Non volevamo crederci, la Cina ci sembrava ancora lontana e invece ci siamo ritrovati ingabbiati, reclusi, tutto chiuso, tutto fermo, anche i parchi e i giardini vietati. Propaganda serrata dappertutto “Io resto a casa”, “Andrà tutto bene”, messaggi e video martellanti sul telefonino e in tv.
Lontano dagli affetti familiari, tutte le nostre attività interrotte, i corsi, gli appuntamenti, la palestra, il caffè e il ristorante con gli amici, il cinema, il teatro e i concerti. Un disastro!
I primi giorni sono stati durissimi, nessuna programmazione del tempo, nessuna strategia, tutto da inventare in un gran disordine mentale e poi piano, piano ci siamo adattati, il lavoro e la scuola digitalizzati e la presa di coscienza per ognuno di dover accettare la dura realtà.

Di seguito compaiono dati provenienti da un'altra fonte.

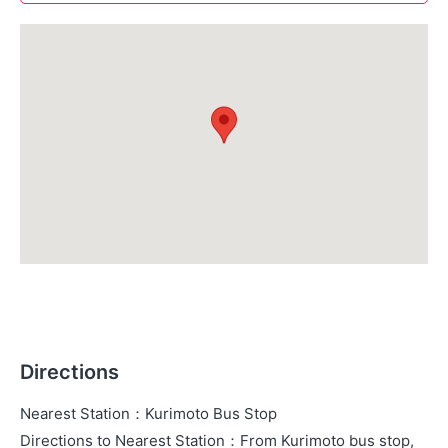
Directions
Nearest Station
：
Kurimoto Bus Stop
Directions to Nearest Station
：
From Kurimoto bus stop,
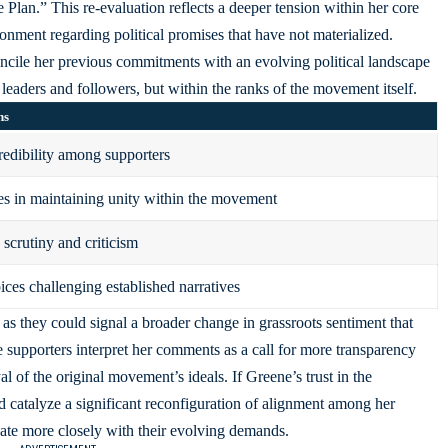
lan.” This re-evaluation reflects a deeper tension within her core
ionment regarding political promises that have not materialized.
oncile her previous commitments with an evolving political landscape
 leaders and followers, but within the ranks of the movement itself.
ns
redibility among supporters
s in maintaining unity within the movement
 scrutiny and criticism
ices challenging established narratives
 as they could signal a broader change in grassroots sentiment that
 supporters interpret her comments as a call for more transparency
al of the original movement’s ideals. If Greene’s trust in the
ld catalyze a significant reconfiguration of alignment among her
te more closely with their evolving demands.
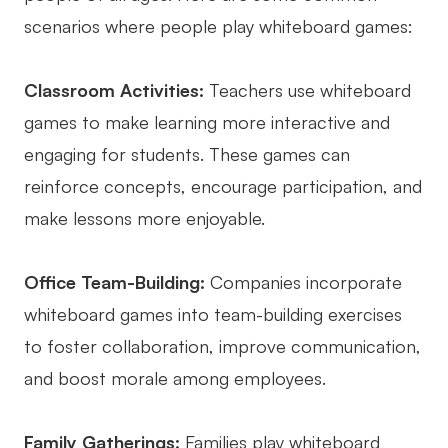
scenarios where people play whiteboard games:
AI User Persona
AI Whiteboard
AI SMART Goals
AI Presentation
Classroom Activities:
Teachers use whiteboard
AI BCG Matrix
AI Resume Builder
games to make learning more interactive and
engaging for students. These games can
Resources
reinforce concepts, encourage participation, and
make lessons more enjoyable.
Explore
Learn
Templates
Guide
Office Team-Building:
Companies incorporate
whiteboard games into team-building exercises
Download
Blog
to foster collaboration, improve communication,
What's New
and boost morale among employees.
Enterprise
Family Gatherings:
Families play whiteboard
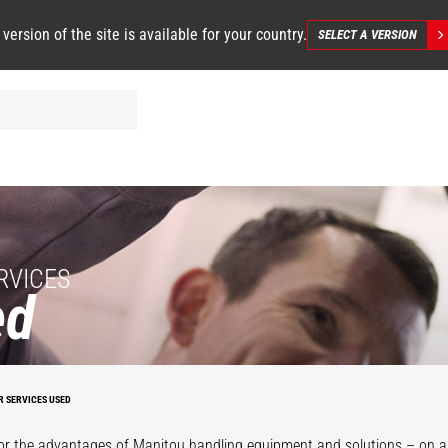
 version of the site is available for your country.
SELECT A VERSION
RVICES
ed
R SERVICES USED
or the advantages of Manitou handling equipment and solutions – on a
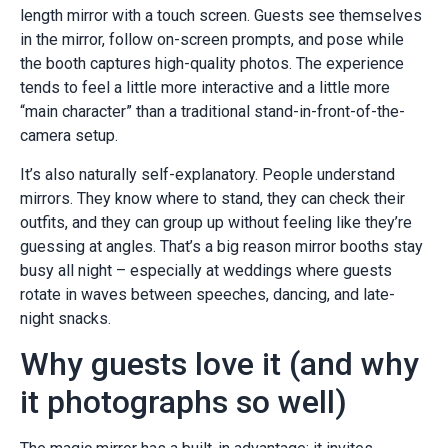
length mirror with a touch screen. Guests see themselves
in the mirror, follow on-screen prompts, and pose while
the booth captures high-quality photos. The experience
tends to feel a little more interactive and a little more
“main character” than a traditional stand-in-front-of-the-
camera setup.
It’s also naturally self-explanatory. People understand
mirrors. They know where to stand, they can check their
outfits, and they can group up without feeling like they’re
guessing at angles. That’s a big reason mirror booths stay
busy all night – especially at weddings where guests
rotate in waves between speeches, dancing, and late-
night snacks.
Why guests love it (and why
it photographs so well)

Molti volontari mi hanno inviato un report di questo tempo sospeso. Vorrei riportare qui le loro esperienze che ho molto apprezzato.
La prima cosa che salta agli occhi è la capacità di adattamento che tutti in qualche modo hanno trovato, chi programmando con accuratezza le attività della giornata, chi rifiutando ogni piano per seguire la casualità, dopo aver svolto le attività necessarie come le pulizie, il riordino, la cura dei fiori, la spesa.
Si sta a casa! Questo sembra l’imperativo per tutti.
Qualcuno ha la fortuna di vivere nel verde di un giardino e fuori città.
Allora i ritmi sono diversi, I gatti di casa diventano gli amici prediletti e le conversazioni si fanno continue, si perché anche i miagolii vanno interpretati.
I collegamenti con l’associazione sono presenti in modi diversi, soprattutto per chi ha incarichi istituzionali, e qui la tecnologia ha assunto un’impostazione non prevista con le piattaforme, le video chiamate, le telefonate, i messaggi anche con gli amici e i familiari.
L’attività motoria non sembra prevalere, solo qualcuno segue lezioni di ginnastica o yoga in video o fai da te.
Molti si sentono insicuri quando escono di casa, se possono mandano un familiare anche a fare la spesa, cercano se possibile la natura con le piante, la bellezza dei fiori che in questa primavera speciale sembra volerci forse consolare.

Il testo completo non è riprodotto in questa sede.